We go through each day relying a lot on our instincts – it helps us make decisions, and without them, we would have decision paralysis. The problem is our instincts can be wrong, and it hurts us the most when it comes to making financial decisions. I want to write about our natural biases and their impacts on our finances.
Anchoring: this happens when we make decisions based on the initial piece of information we receive, and we tend to use the initial piece of information to make subsequent judgments.
For example: you walk into a car dealership, and the car dealer puts a $20,000 price tag on a $18,000 car to make you think that the value of the car is $20,000, and when the dealer offers you a discount for $18,000, you thought you got a great deal and never bothered to negotiate more.
The key to beating this bias is to do the research before you make a purchase so you know what you should pay for before being sold to.

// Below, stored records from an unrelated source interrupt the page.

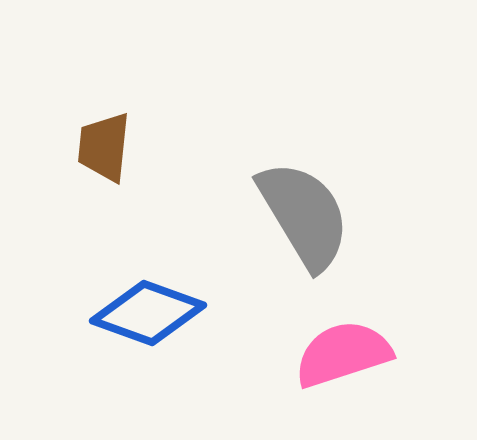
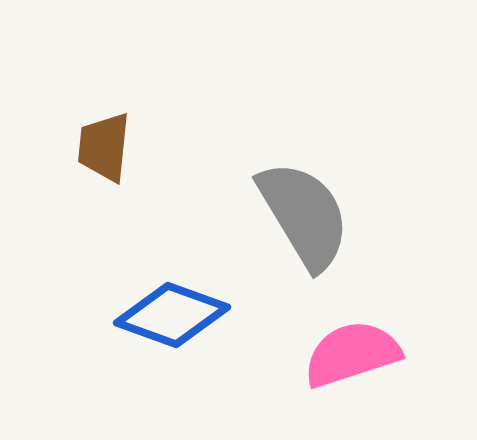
blue diamond: moved 24 px right, 2 px down
pink semicircle: moved 9 px right
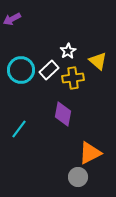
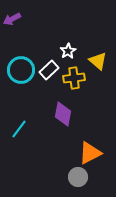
yellow cross: moved 1 px right
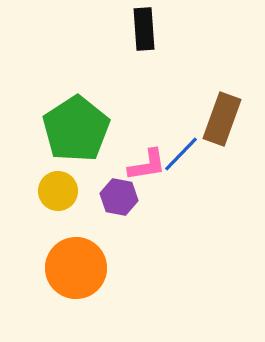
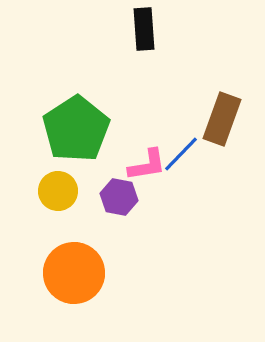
orange circle: moved 2 px left, 5 px down
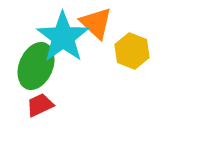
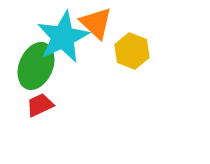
cyan star: rotated 10 degrees clockwise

Confirmation Bias: is the tendency to look for, and recall information that only confirms your beliefs. So how does this affect personal finance? If you found or heard about a particular company you want to invest in, you might be biased to only look for and remember information about the company that confirms it’s a good investment and overlook any negatives about the company. In a way, you are convincing yourself it’s a good investment.

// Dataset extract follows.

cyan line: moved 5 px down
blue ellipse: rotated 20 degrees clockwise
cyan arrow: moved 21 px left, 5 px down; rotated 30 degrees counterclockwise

Fear of Losses: describes our tendency to avoid losses to acquiring gains. Basically, the pain of losing something is twice as powerful as the pleasure of gaining something. No one likes to experience loss, we find it painful. But this fear can cause investors to lose out on opportunities, and to avoid risk all-together when it comes to investing, which can counter to their long-term investing goals. What many investors perceive as “safe” investments such as GIC or just having their money in saving accounts come at a hidden cost: loss of potential returns, which means your money is actually losing money if it’s not even keeping up with inflation. Another example is during the 2008-2009 crash, many investors sold their investments in order to avoid more losses and moved their money into cash, which have also cause them to lose out on significant market gains in the years following.